An enzyme that interferes with key memory-forming processes in people with Alzheimer's can now be specifically targeted thanks to the discovery of a protein that helps it do its dirty work, according to new research out of MIT.
This crucial finding is getting us one step closer to a new kind of treatment that could one day prevent and even reverse memory loss in people with Alzheimer's.
Most cutting edge treatments have focussed on analysing and reducing the formation of these protein plaques to help the brain regain its functioning.
The exact role that these clumps play in giving rise to the symptoms of dementia in Alzheimer's patients has never been clear, and drugs that help clear out the clumps also don't seem to do much to return cognitive abilities.
MIT researcher Li-Huei Tsai and her colleagues believe something else must also be responsible, something that switches off the genes involved in for memory formation. For over a decade Tsai and her team have sought to understand the processes behind this genetic block.
"We think that once this epigenetic blockade of gene expression is in place, clearing beta amyloid may not be sufficient to restore the active configuration of the chromatin," Tsui said back in 2012.
A family of enzymes called histone deacetylases (HDAC) was suspected to be responsible, with earlier research showing it was possible to help transgenic mice recall tasks if those enzymes were blocked.
One enzyme in particular called HDAC2 was found to be overexpressed in the brains of people with Alzheimer's disease, giving researchers a target for treatment.
The enzyme acts as a master switch for the functioning of genes required in memory formation. In simple terms, HDAC2 causes protein called histones to wind DNA so tightly its code can no longer be transcribed.
For years researchers have tried to find ways to interfere with HDAC2's functioning, to no avail.
While there have been promising compounds that do the job, none have been specific enough to this target enzyme, inhibiting other members of the HDAC family and causing problems.
In this latest study, the team has identified a protein called Sp3 as a kind of partner in crime that helps HDAC2 do its dirty work.
"This is exciting because for the first time we have found a specific mechanism by which HDAC2 regulates synaptic gene expression," says Tsai.
To discover the diabolical pairing, the researchers looked at the expression of genes in postmortem brain samples taken from people who hadn't been diagnosed with Alzheimer's.
The samples were a mixed bag of high and low HDAC2 levels, allowing them to find candidate genes that seemed to work alongside the enzyme.
They then used an experimental technique called gene knockdown to prevent the expression of HDAC2 and other genes in mice, narrowing down their search to a gene that made the protein Sp3.
To check their work, the researchers used fragments of HDAC2 to connect with Sp3 in the mice, effectively mopping up the proteins and preventing them from forming a complex with complete HDAC2 enzymes.
The clean-up helped restore function in the mice's nerves, providing evidence of the fact that the enzyme and its helper were both required to latch onto the histones and DNA and prevent them from working.

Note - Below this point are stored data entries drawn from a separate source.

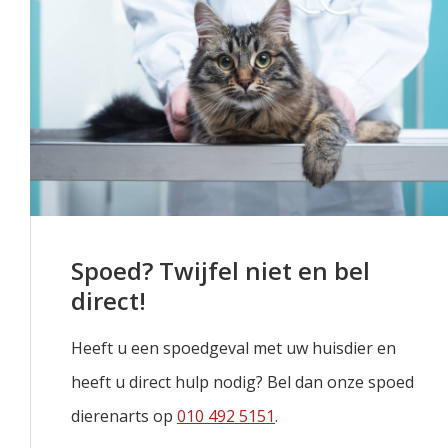
Spoed? Twijfel niet en bel
direct!
Heeft u een spoedgeval met uw huisdier en
heeft u direct hulp nodig? Bel dan onze spoed
dierenarts op
010 492 5151
.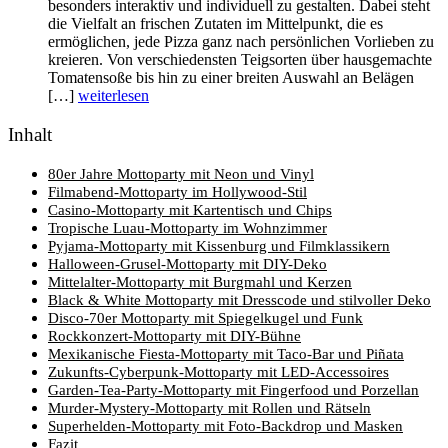
besonders interaktiv und individuell zu gestalten. Dabei steht
die Vielfalt an frischen Zutaten im Mittelpunkt, die es
ermöglichen, jede Pizza ganz nach persönlichen Vorlieben zu
kreieren. Von verschiedensten Teigsorten über hausgemachte
Tomatensoße bis hin zu einer breiten Auswahl an Belägen
[…]
weiterlesen
Inhalt
80er Jahre Mottoparty mit Neon und Vinyl
Filmabend-Mottoparty im Hollywood-Stil
Casino-Mottoparty mit Kartentisch und Chips
Tropische Luau-Mottoparty im Wohnzimmer
Pyjama-Mottoparty mit Kissenburg und Filmklassikern
Halloween-Grusel-Mottoparty mit DIY-Deko
Mittelalter-Mottoparty mit Burgmahl und Kerzen
Black & White Mottoparty mit Dresscode und stilvoller Deko
Disco-70er Mottoparty mit Spiegelkugel und Funk
Rockkonzert-Mottoparty mit DIY-Bühne
Mexikanische Fiesta-Mottoparty mit Taco-Bar und Piñata
Zukunfts-Cyberpunk-Mottoparty mit LED-Accessoires
Garden-Tea-Party-Mottoparty mit Fingerfood und Porzellan
Murder-Mystery-Mottoparty mit Rollen und Rätseln
Superhelden-Mottoparty mit Foto-Backdrop und Masken
Fazit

Making HDAC2 fragments might have worked for the transgenic mice, but doesn't offer any direct hope of a treatment in humans.
But that's not to say a similar pharmaceutical couldn't do the same job.

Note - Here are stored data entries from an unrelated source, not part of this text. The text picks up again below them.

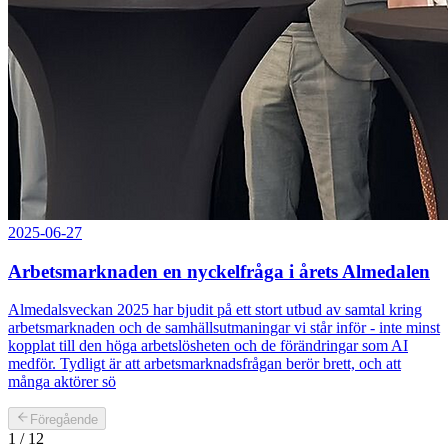
2025-06-27
Arbetsmarknaden en nyckelfråga i årets Almedalen
Almedalsveckan 2025 har bjudit på ett stort utbud av samtal kring
arbetsmarknaden och de samhällsutmaningar vi står inför - inte minst
kopplat till den höga arbetslösheten och de förändringar som AI
medför. Tydligt är att arbetsmarknadsfrågan berör brett, och att
många aktörer sö
Föregående
1
/
12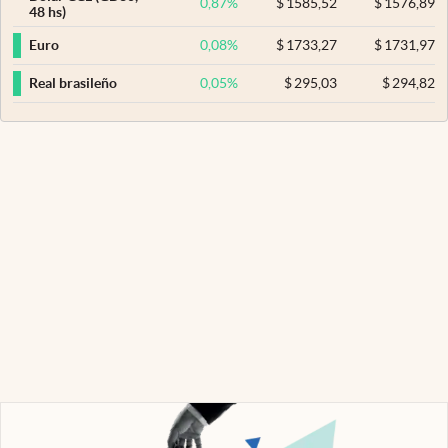
0,87
%
$
1585,52
$
1576,89
48 hs)
0,08
%
$
1733,27
$
1731,97
Euro
0,05
%
$
295,03
$
294,82
Real brasileño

"This therapeutic approach is specific to the action of HDAC2 and does not affect other HDACs, such as the close homologue HDAC1," says Andre Fischer from the German Center for Neurodegenerative Diseases, who was not involved in the study.
"The data raise hopes that therapeutic strategies targeting Sp3 or the interaction of Sp3 with HDAC2 may overcome the issue of lacking specificity of HDAC2 inhibitors."
Alzheimer's disease is the most common form of dementia, responsible for taking the lives of an increasing number of people each year.
Identifying such a key chemical partnership gives us hope that a new drug targeting it will one day help turn the tide on the devastating condition.
This research was published in Cell Reports.